## [What is required]
Search the records below for the word "Open". Copy each line where it occurs.

## [Input data]

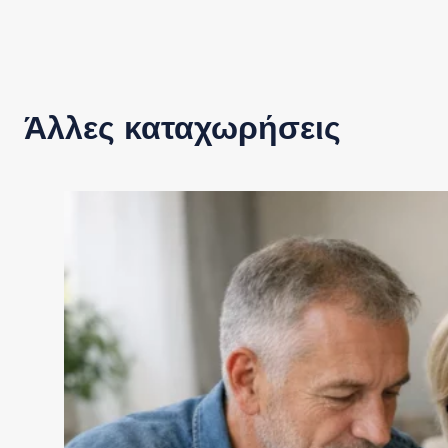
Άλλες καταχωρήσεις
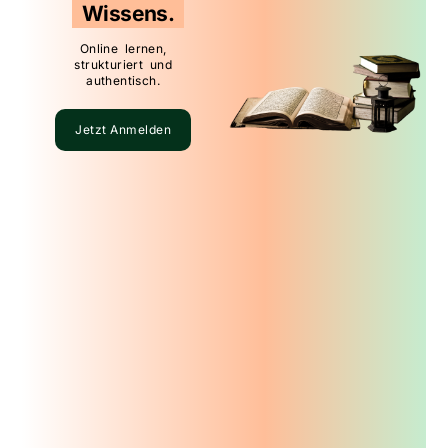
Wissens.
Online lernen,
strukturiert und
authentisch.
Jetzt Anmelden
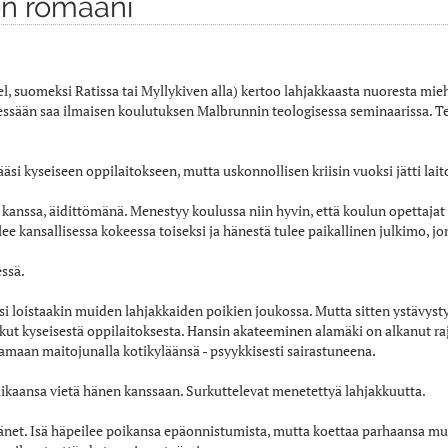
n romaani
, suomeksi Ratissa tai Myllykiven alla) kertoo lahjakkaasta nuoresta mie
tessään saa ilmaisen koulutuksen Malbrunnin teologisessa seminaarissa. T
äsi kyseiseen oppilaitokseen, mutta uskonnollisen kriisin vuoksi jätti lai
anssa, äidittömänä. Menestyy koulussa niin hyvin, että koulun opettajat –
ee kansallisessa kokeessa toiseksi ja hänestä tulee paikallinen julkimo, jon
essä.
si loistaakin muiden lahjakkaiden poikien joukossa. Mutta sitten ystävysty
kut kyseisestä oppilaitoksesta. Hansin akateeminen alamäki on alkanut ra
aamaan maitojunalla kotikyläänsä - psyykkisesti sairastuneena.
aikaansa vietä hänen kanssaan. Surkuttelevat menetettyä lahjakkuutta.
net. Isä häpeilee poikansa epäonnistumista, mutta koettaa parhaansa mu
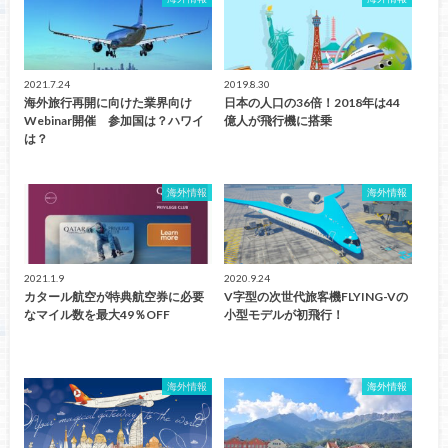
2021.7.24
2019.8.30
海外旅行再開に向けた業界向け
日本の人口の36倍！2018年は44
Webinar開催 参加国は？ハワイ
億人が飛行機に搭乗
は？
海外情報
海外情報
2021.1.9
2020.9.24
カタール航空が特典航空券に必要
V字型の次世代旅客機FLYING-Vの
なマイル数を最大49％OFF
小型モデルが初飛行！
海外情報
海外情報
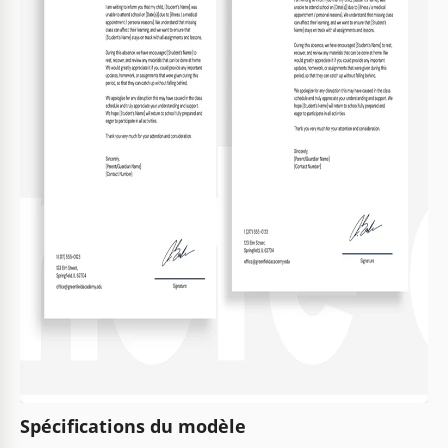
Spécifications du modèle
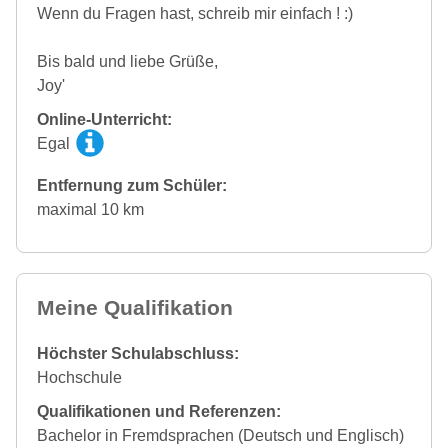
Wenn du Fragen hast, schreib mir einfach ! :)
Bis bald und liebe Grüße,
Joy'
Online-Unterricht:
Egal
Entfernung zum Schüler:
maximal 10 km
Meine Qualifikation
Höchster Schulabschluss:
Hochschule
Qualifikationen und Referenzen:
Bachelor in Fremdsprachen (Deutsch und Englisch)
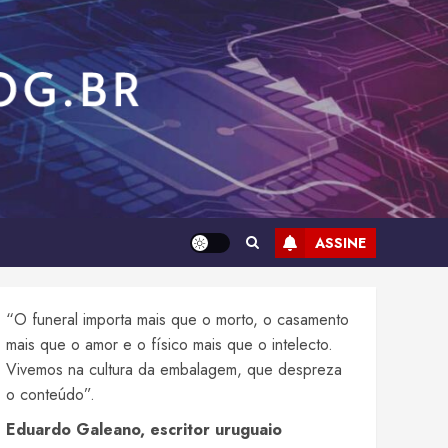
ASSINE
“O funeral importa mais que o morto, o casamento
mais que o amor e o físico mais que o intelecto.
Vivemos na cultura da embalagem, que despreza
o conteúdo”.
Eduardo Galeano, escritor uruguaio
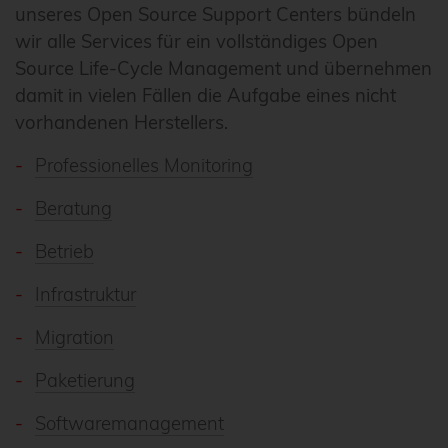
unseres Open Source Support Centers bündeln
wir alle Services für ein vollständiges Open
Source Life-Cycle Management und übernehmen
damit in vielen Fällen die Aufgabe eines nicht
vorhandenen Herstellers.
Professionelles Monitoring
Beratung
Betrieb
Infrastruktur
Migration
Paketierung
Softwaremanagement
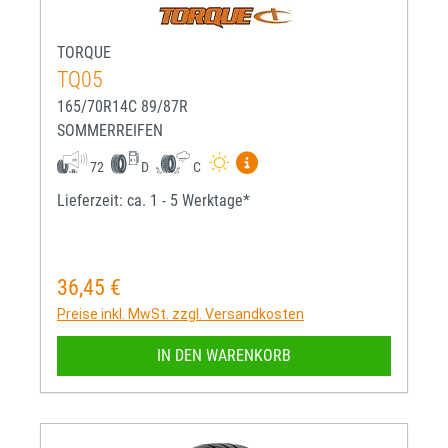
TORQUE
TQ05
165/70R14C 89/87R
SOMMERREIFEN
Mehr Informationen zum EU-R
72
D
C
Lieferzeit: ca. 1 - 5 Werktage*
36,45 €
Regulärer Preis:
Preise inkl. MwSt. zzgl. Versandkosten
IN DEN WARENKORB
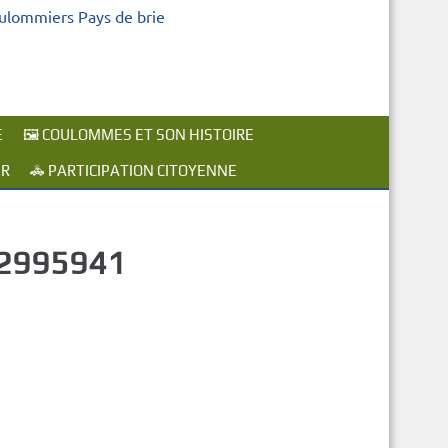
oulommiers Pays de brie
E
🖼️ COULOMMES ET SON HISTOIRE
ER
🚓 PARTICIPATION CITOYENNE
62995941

## [Result]
unseres Open Source Support Centers bündeln
wir alle Services für ein vollständiges Open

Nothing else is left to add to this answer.